To the north, up in the Sierras, they have a head start on snowfall, with one recent storm delivering 20 inches. There, of course, they do have serious winter in terms everyone understands: heavy snow, cold, and all the attendant joys (skiing) and pain (dead batteries, frozen pipes, snow chains, etc.).
Here near sea level, it’s not such a severe climate, and life is predicated on the assumption that we’re immune from certain extremes. If we experienced a hard freeze, for example, it would be a catastrophe. Hundreds of thousands of southern California homes and commercial buildings — at least those of a certain age — have virtually no insulation, and there would be untold damage from frozen water lines, alone. Tens of thousands of houses have their water heaters in unheated garages or in little closets accessed from the exterior, and those lines would be at risk.
What if it snowed? Forget it. Life would come to a standstill. We’re not engineered to handle heavy rainfall very effectively here, and even the slightest accumulation of snow would mean the end of life as we know it, which is to say living in our cars, driving from one place to another. We’re better-prepared to deal with earthquakes than we are with a hard freeze or snow.
Here at UWS headquarters, Rancho Retro, prepping for winter consists of preparing for heavy rain:
- Cleaning out the gutters.
- Moving the woodpile into the garage.
Woodpile? Yes, we have a fireplace. It’s not as crazy as you may think. Tens of thousands of southern California dwellings have them, including apartments.
I vividly remember, as a kid in the frozen Midwest, watching an interview with some celebrity on television one bitter January day. He was sitting in his sunny California living room. In the background there was a fire blazing in the fireplace. I considered that the height of pretension. Little did I know. Now I have one. Here’s the fireplace at Rancho Retro, ready for that first deep blast of winter cold:
In those days, the presence of thousands of fireplaces contributing to the already dire atmosphere of smog-ridden LA was, really, the height of irresponsibility. It’s still not the best possible idea, although subsequent decades have brought radical improvement to our air quality. There are some controls, administered by the South Coast Air Quality Management District. If the air quality’s bad, we get “burn bans.” One can check the status on this Check Before You Burn map. There are an increasing number of restrictions against including fireplaces in new construction, too.
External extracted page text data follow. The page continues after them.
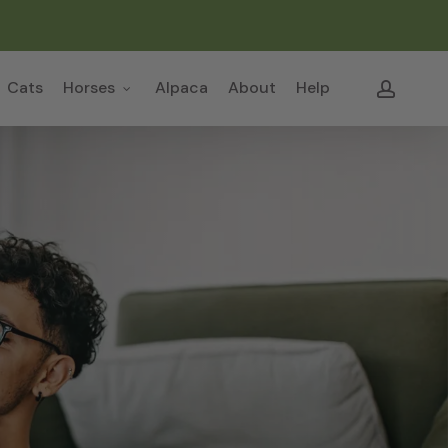
Close
Cart
accou
Cats
Horses
Alpaca
About
Help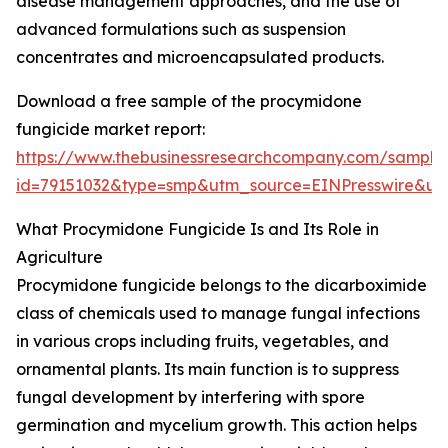
disease management approaches, and the use of
advanced formulations such as suspension
concentrates and microencapsulated products.
Download a free sample of the procymidone
fungicide market report:
https://www.thebusinessresearchcompany.com/sample
id=79151032&type=smp&utm_source=EINPresswire&
What Procymidone Fungicide Is and Its Role in
Agriculture
Procymidone fungicide belongs to the dicarboximide
class of chemicals used to manage fungal infections
in various crops including fruits, vegetables, and
ornamental plants. Its main function is to suppress
fungal development by interfering with spore
germination and mycelium growth. This action helps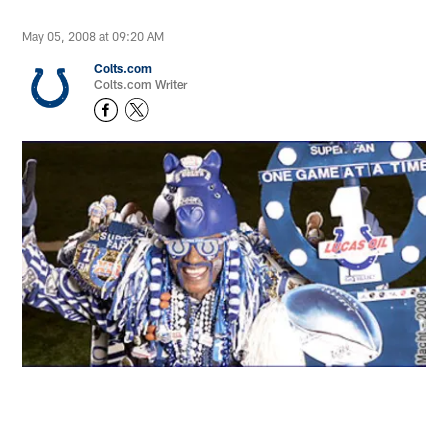
May 05, 2008 at 09:20 AM
Colts.com
Colts.com Writer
For me, moving the (small) woodpile into the attached garage spares me the agony of trudging through a dark and stormy California night, with the ññtemperature plunging into the 40s and rain falling, to get another log for the fire.
We may, indeed, get a monumental amount of rain during the predicted El Niño-powered rainy season. Reportedly, every roofing contractor in the area is working overtime now to meet the advanced demand to fix roofs not severely tested by recent years of nearly no rain. An intense rainy season will still see the blooming of tarp-covered roofs as described years ago during a previous El Niño, HERE.
If you want to send us a happy thought, we need snow in the mountains to fill our reservoirs. Rain here on the plain simply runs into the ocean, and does little or nothing to assuage the long-term drought. If you want more almonds and avocados and tomatoes and oranges from California, pray for snow in the Sierras. Thank you.